By SUSANNAH TOMBES
It has been said that the only people who are pro-life are old, white men. This is simply just not the case. While it is true that there are many older men in Congress who say that they are pro-life, I have seen an increase in millennials switching their views on abortion and embracing the pro-life stance.
I was raised in a Catholic home that held the traditional values of the Church closely and I also saw these views lived out. When I was younger, the tragedy of abortion did not affect me as greatly as it does now, mostly because there was not much for a seven-year-old to really do about the injustice. Now, I am the President of the Students for Life Club here at UMW and I have a great zeal in defending the dignity and gift of each human life.
Although many religious-minded people are pro-life, the views on this are changing as well. Rachel Hodges, a freshman here at UMW is both an atheist and pro-life. She says, “As a society, we have forgotten how precious life is. Millennials take for granted everything they are given, even the miracle of a child.”
I have seen a change in the pro-life movement, growing from primarily faith-based organizations to broader spectrums. Non-profits such as Feminists for Life and Secular Pro-Life have gained a growing number of followers and supporters. I believe that this is because millennials are beginning to see how valuable life is and how the abortion issue is not a political issue, but instead a human rights one.
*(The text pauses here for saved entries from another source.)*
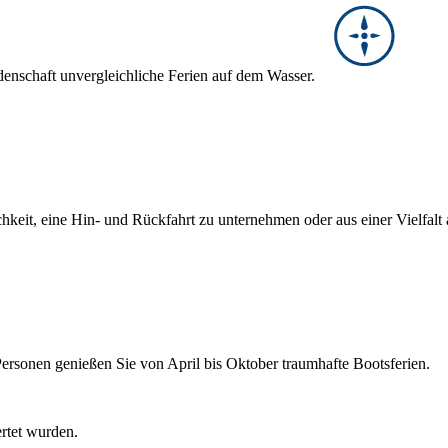
denschaft unvergleichliche Ferien auf dem Wasser.
hkeit, eine Hin- und Rückfahrt zu unternehmen oder aus einer Vielfal
Personen genießen Sie von April bis Oktober traumhafte Bootsferien.
ertet wurden.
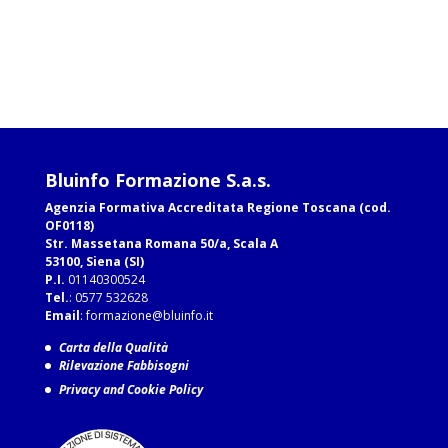
Bluinfo Formazione S.a.s.
Agenzia Formativa Accreditata Regione Toscana (cod.
OF0118)
Str. Massetana Romana 50/a, Scala A
53100, Siena (SI)
P.I.
01140300524
Tel.
: 0577 532628
Email
:
formazione@bluinfo.it
Carta della Qualità
Rilevazione Fabbisogni
Privacy and Cookie Policy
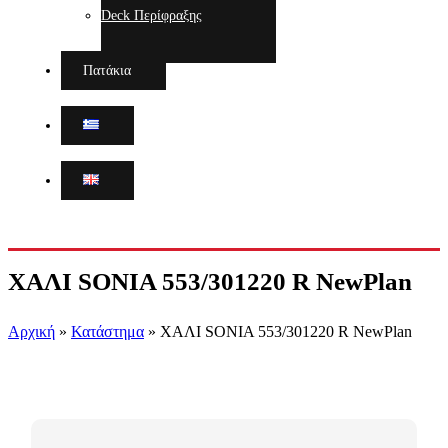
Deck Περίφραξης
Πατάκια
ΧΑΛΙ SONIA 553/301220 R NewPlan
Αρχική
»
Κατάστημα
»
ΧΑΛΙ SONIA 553/301220 R NewPlan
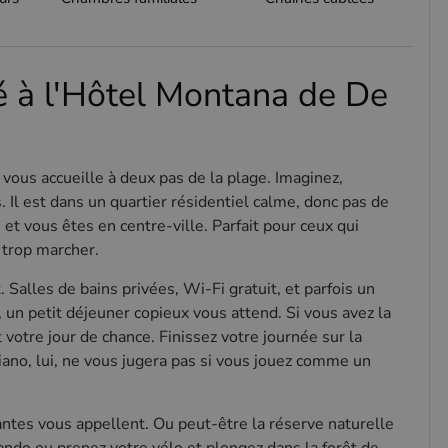
 à l'Hôtel Montana de De
vous accueille à deux pas de la plage. Imaginez,
Il est dans un quartier résidentiel calme, donc pas de
et vous êtes en centre-ville. Parfait pour ceux qui
s trop marcher.
 Salles de bains privées, Wi-Fi gratuit, et parfois un
 un petit déjeuner copieux vous attend. Si vous avez la
 votre jour de chance. Finissez votre journée sur la
piano, lui, ne vous jugera pas si vous jouez comme un
antes vous appellent. Ou peut-être la réserve naturelle
ndo ou prenez votre vélo et plongez dans la forêt de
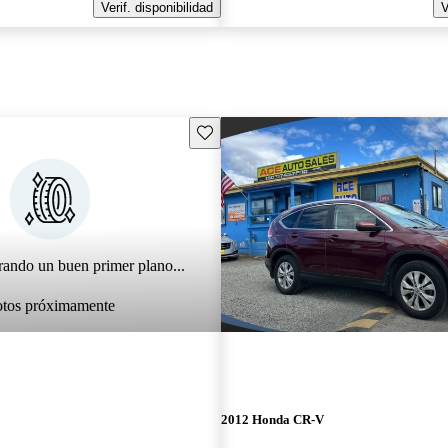
Verif. disponibilidad
V
Guarda este Aviso
rando un buen primer plano...
otos próximamente
2012 Honda CR-V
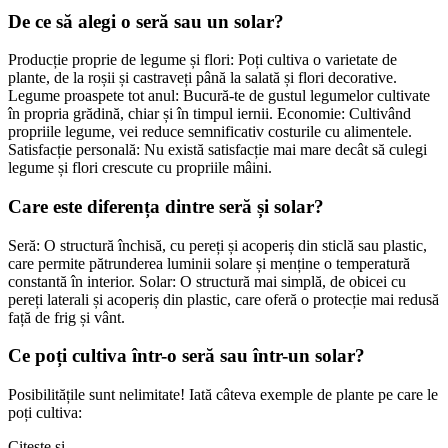
De ce să alegi o seră sau un solar?
Producție proprie de legume și flori: Poți cultiva o varietate de
plante, de la roșii și castraveți până la salată și flori decorative.
Legume proaspete tot anul: Bucură-te de gustul legumelor cultivate
în propria grădină, chiar și în timpul iernii. Economie: Cultivând
propriile legume, vei reduce semnificativ costurile cu alimentele.
Satisfacție personală: Nu există satisfacție mai mare decât să culegi
legume și flori crescute cu propriile mâini.
Care este diferența dintre seră și solar?
Seră: O structură închisă, cu pereți și acoperiș din sticlă sau plastic,
care permite pătrunderea luminii solare și menține o temperatură
constantă în interior. Solar: O structură mai simplă, de obicei cu
pereți laterali și acoperiș din plastic, care oferă o protecție mai redusă
față de frig și vânt.
Ce poți cultiva într-o seră sau într-un solar?
Posibilitățile sunt nelimitate! Iată câteva exemple de plante pe care le
poți cultiva:
Citește și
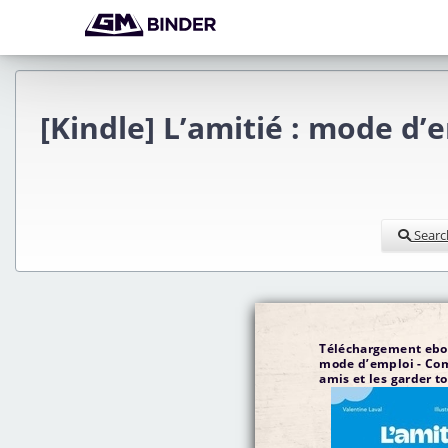
[Kindle] L’amitié : mode d
Searc
Téléchargement ebook
mode d’emploi - Co
amis et les garder to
Stephen Lamm, Secretary of UMW’s College Republicans believes, “More young people are becoming pro-life because of what we have seen at Planned Parenthood and how they reportedly sell baby/fetus parts for money.
Now that is just unethical, and our generation is fed up with corruption and politicians and groups that only care about money.” Lamm shares that he is a centrist Republican, meaning that he, “takes views from all parts of the political spectrum” and that there have been special cases where understands the pro-choice point of view, but he is more geared to the pro-life argument.
However, the pro-life viewpoint does have flaws, and I say that as someone who has been pro-life for the entirety of her life. It is easy to fall into the category of pro-birth and completely forget about the stages of life after birth. An easy one to dismiss is that of refugees. Emily James, a junior in the Education program, shares that her father is an immigrant and has been a reason she has such a drive to support immigrants, refugees and their families.
Personally, I have never really known any concrete ways of helping these people, but Emily provided some simple ways to start. “Listening. Working with them, talking to them. Volunteer at adult career centers to teach English, and you might end up learning their language too.” We also talked about getting comfortable with being uncomfortable. I think that goes with caring for the dignity of every human life, no matter the stage.
I do not think for a second that you can claim to be pro-life, while refusing to support the mother who has chosen life for her child and is in need of emotional and financial support. I do not think that you can claim to be pro-life without showing support to the immigrants and refugees who need to know that their lives matter just as much as my family’s lives matter.